US-Artificial-Intelligence / Scraper: An API that takes a URL and provides a file with browser screens.

You run the API on your machine, you send it a URL, and you return the website data as a site screenshot file. Simply as.
This project was made to support AbbeyA AI platform. Its Author Gordon room.
Some time:
- Page scrolls and picked up screenshots in different sections
- Runs in a docker container
- Browser-based (run on JavaScript on website)
- HTTP status code gives you from the first request
- Automatically hold 302 again
- Manage download links correctly
- Tasks are processed by a queue with configurable memory allocation
- Block the API
- Zero state or other complexity
This Web Scraper has a resource of higher quality than many alternatives. Websites are shipped using PlayWright, which launch a brownox browser context for each job.

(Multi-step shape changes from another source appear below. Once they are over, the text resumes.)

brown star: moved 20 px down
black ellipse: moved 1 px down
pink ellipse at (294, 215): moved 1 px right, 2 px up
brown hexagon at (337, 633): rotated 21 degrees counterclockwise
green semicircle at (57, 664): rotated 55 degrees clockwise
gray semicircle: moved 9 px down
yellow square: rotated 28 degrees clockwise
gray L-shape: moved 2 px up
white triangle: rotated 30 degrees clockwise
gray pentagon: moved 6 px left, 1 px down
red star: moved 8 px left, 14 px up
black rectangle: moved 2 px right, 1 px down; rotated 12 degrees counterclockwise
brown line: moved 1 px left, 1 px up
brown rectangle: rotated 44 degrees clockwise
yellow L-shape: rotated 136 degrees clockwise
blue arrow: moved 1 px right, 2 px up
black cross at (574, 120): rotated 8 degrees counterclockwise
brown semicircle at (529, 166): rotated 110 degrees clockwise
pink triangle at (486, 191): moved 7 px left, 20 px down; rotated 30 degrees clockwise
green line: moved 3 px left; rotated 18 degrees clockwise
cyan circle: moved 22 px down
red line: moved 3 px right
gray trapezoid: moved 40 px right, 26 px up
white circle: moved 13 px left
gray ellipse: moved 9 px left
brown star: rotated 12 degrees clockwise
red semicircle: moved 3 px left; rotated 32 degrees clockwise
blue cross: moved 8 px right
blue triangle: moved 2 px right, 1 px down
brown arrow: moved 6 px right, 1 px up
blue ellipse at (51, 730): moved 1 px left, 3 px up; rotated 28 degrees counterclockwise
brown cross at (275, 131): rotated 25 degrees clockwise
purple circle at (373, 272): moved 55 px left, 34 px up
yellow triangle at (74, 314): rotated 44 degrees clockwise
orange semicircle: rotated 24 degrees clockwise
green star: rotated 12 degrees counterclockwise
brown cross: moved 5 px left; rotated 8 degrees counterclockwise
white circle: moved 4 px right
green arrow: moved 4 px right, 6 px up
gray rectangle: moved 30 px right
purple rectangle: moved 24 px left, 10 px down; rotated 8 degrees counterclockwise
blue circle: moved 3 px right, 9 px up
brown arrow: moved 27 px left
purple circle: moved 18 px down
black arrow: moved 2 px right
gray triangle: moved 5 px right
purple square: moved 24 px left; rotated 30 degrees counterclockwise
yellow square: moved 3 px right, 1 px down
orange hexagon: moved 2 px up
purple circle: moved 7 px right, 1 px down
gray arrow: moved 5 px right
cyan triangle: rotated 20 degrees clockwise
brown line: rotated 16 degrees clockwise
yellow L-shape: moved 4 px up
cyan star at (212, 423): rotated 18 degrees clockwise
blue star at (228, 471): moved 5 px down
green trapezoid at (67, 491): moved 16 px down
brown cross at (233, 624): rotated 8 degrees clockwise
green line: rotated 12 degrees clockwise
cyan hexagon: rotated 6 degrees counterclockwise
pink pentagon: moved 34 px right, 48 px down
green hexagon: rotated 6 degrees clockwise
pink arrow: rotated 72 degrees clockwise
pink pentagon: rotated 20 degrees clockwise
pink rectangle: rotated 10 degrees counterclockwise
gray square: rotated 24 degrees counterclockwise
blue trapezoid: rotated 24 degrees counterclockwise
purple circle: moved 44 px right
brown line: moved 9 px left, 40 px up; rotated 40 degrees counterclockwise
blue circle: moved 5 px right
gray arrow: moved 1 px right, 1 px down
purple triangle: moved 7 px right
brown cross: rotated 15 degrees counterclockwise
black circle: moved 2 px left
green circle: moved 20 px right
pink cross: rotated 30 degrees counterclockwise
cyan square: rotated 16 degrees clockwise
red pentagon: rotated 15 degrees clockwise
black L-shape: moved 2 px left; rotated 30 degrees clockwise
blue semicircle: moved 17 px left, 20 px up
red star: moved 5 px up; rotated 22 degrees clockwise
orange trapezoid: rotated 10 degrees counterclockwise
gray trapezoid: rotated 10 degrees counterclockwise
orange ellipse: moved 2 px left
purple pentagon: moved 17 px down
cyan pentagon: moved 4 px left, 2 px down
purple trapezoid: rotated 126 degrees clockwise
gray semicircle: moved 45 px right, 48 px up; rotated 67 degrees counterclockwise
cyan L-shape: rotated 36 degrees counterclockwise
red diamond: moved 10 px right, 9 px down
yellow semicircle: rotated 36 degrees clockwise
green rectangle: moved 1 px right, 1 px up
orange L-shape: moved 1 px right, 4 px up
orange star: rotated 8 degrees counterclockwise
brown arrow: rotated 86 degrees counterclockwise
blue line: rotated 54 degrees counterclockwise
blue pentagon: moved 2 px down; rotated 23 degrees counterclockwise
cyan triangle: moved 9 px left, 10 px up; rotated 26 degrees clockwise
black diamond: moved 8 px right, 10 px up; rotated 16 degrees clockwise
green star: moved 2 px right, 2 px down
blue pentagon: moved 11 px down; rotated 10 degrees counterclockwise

You must have Docker and docker compose
installed.
- Clone this repo
- run
docker compose up
(adocker-compose.yml
The file is provided for your use)
… and the service applies to http://localhost:5006
. View the use section below for details on how to interact with it.
You can put an API key using a .env
file within /scraper
folder (same level as app.py
).
You can put multiple API keys as you want; Authorizes API keys are those who start SCRAPER_API_KEY
. For example, here is a .env
File with three available keys:
SCRAPER_API_KEY=should-be-secret
SCRAPER_API_KEY_OTHER=can-also-be-used
SCRAPER_API_KEY_3=works-too
API keys are sent to service using Authorization carrier design.
The root path /
Return to Status 200 If there is online, in addition to Gilbert and Sullivan lyrics (you can go there in your browser to see if it’s online).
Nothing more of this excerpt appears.